◆ Material for this task:
-*-*-
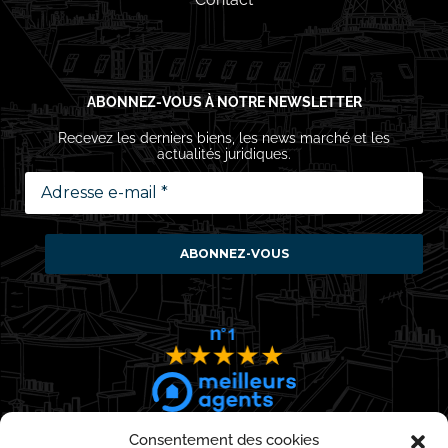
ABONNEZ-VOUS À NOTRE NEWSLETTER
Recevez les derniers biens, les news marché et les
actualités juridiques.
Consentement des cookies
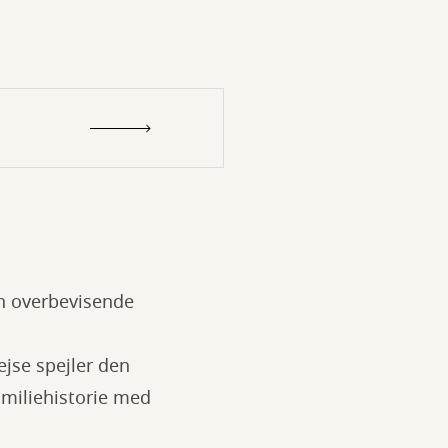
en overbevisende
ejse spejler den
amiliehistorie med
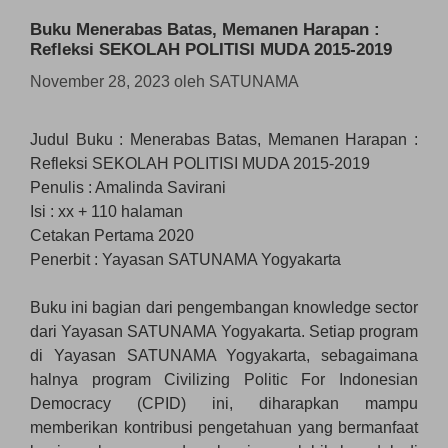
Buku Menerabas Batas, Memanen Harapan :
Refleksi SEKOLAH POLITISI MUDA 2015-2019
November 28, 2023
oleh
SATUNAMA
Judul Buku : Menerabas Batas, Memanen Harapan :
Refleksi SEKOLAH POLITISI MUDA 2015-2019
Penulis : Amalinda Savirani
Isi : xx + 110 halaman
Cetakan Pertama 2020
Penerbit : Yayasan SATUNAMA Yogyakarta
Buku ini bagian dari pengembangan knowledge sector
dari Yayasan SATUNAMA Yogyakarta. Setiap program
di Yayasan SATUNAMA Yogyakarta, sebagaimana
halnya program Civilizing Politic For Indonesian
Democracy (CPID) ini, diharapkan mampu
memberikan kontribusi pengetahuan yang bermanfaat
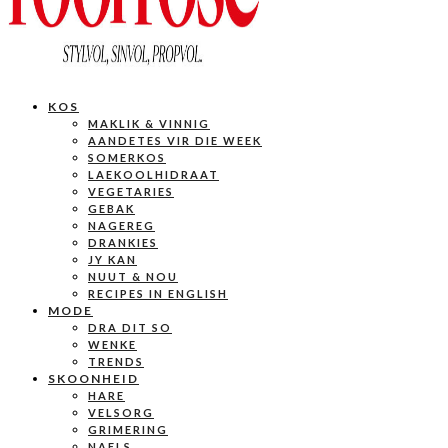
KOS
MAKLIK & VINNIG
AANDETES VIR DIE WEEK
SOMERKOS
LAEKOOLHIDRAAT
VEGETARIES
GEBAK
NAGEREG
DRANKIES
JY KAN
NUUT & NOU
RECIPES IN ENGLISH
MODE
DRA DIT SO
WENKE
TRENDS
SKOONHEID
HARE
VELSORG
GRIMERING
NAELS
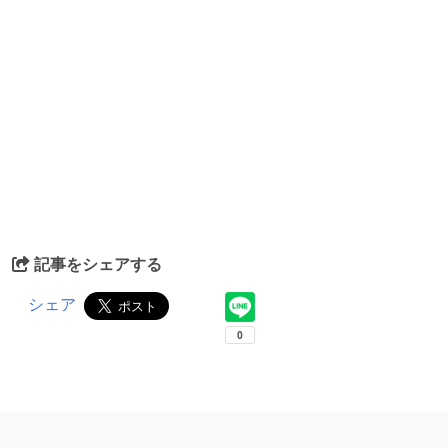
記事をシェアする
シェア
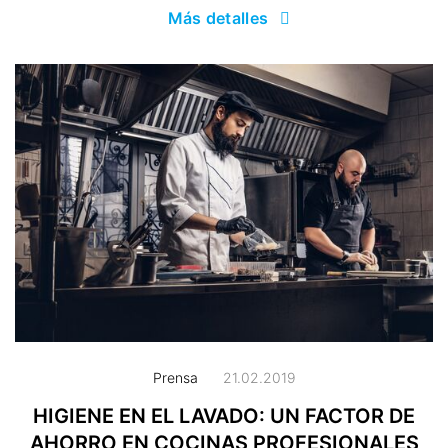
Más detalles
Prensa
21.02.2019
HIGIENE EN EL LAVADO: UN FACTOR DE
AHORRO EN COCINAS PROFESIONALES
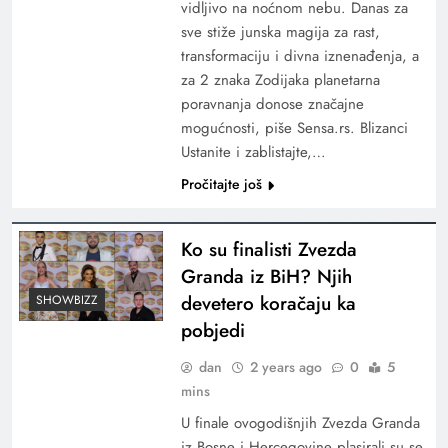
vidljivo na noćnom nebu. Danas za
sve stiže junska magija za rast,
transformaciju i divna iznenađenja, a
za 2 znaka Zodijaka planetarna
poravnanja donose značajne
mogućnosti, piše Sensa.rs. Blizanci
Ustanite i zablistajte,…
Pročitajte još
Ko su finalisti Zvezda
Granda iz BiH? Njih
devetero koračaju ka
SHOWBIZZ
pobjedi
dan
2 years ago
0
5
mins
U finale ovogodišnjih Zvezda Granda
iz Bosne i Hercegovine plasirali su se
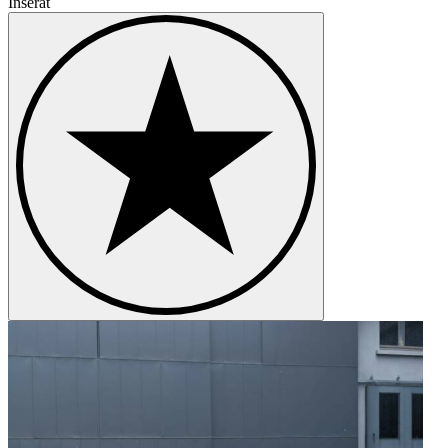
Inserat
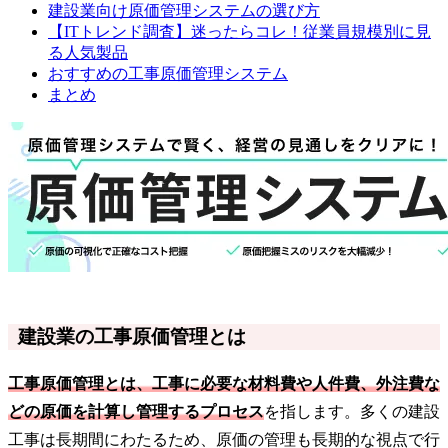
建設業向け原価管理システムの選び方
【ITトレンド調査】迷ったらコレ！従業員規模別に見
る人気製品
おすすめの工事原価管理システム
まとめ
建設業の工事原価管理とは
工事原価管理とは、工事に必要な材料費や人件費、外注費な
どの原価を計算し管理するプロセス
を指します。多くの建設
工事は長期間にわたるため、原価の管理も長期的な視点で行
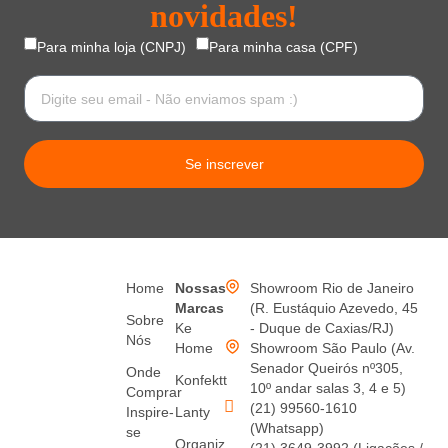
novidades!
Para minha loja (CNPJ)
Para minha casa (CPF)
Se inscrever
Home
Nossas
Showroom Rio de Janeiro
Marcas
(R. Eustáquio Azevedo, 45
Sobre
Ke
- Duque de Caxias/RJ)
Nós
Home
Showroom São Paulo (Av.
Senador Queirós nº305,
Onde
Konfektt
10º andar salas 3, 4 e 5)
Comprar
(21) 99560-1610
Inspire-
Lanty
(Whatsapp)
se
Organiz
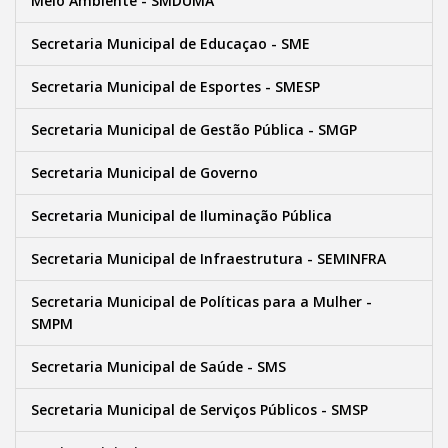
Meio Ambiente - SMDUMA
Secretaria Municipal de Educaçao - SME
Secretaria Municipal de Esportes - SMESP
Secretaria Municipal de Gestão Pública - SMGP
Secretaria Municipal de Governo
Secretaria Municipal de Iluminação Pública
Secretaria Municipal de Infraestrutura - SEMINFRA
Secretaria Municipal de Políticas para a Mulher -
SMPM
Secretaria Municipal de Saúde - SMS
Secretaria Municipal de Serviços Públicos - SMSP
-*-*-
◆ Required action: From the data above, retype only the lines starting with the line with "LAEKOOLHIDRAAT" and going on through the line with "mogućnosti, piše Sensa.rs. Blizanci", exactly, leaving out the pictures.

◆ Final answer:
LAEKOOLHIDRAAT
VEGETARIES
GEBAK
NAGEREG
DRANKIES
JY KAN
NUUT & NOU
RECIPES IN ENGLISH
MODE
DRA DIT SO
WENKE
TRENDS
SKOONHEID
HARE
VELSORG
GRIMERING
NAELS
記事をシェアする
シェア
Más detalles
Prensa
21.02.2019
HIGIENE EN EL LAVADO: UN FACTOR DE
AHORRO EN COCINAS PROFESIONALES
vidljivo na noćnom nebu. Danas za
sve stiže junska magija za rast,
transformaciju i divna iznenađenja, a
za 2 znaka Zodijaka planetarna
poravnanja donose značajne
mogućnosti, piše Sensa.rs. Blizanci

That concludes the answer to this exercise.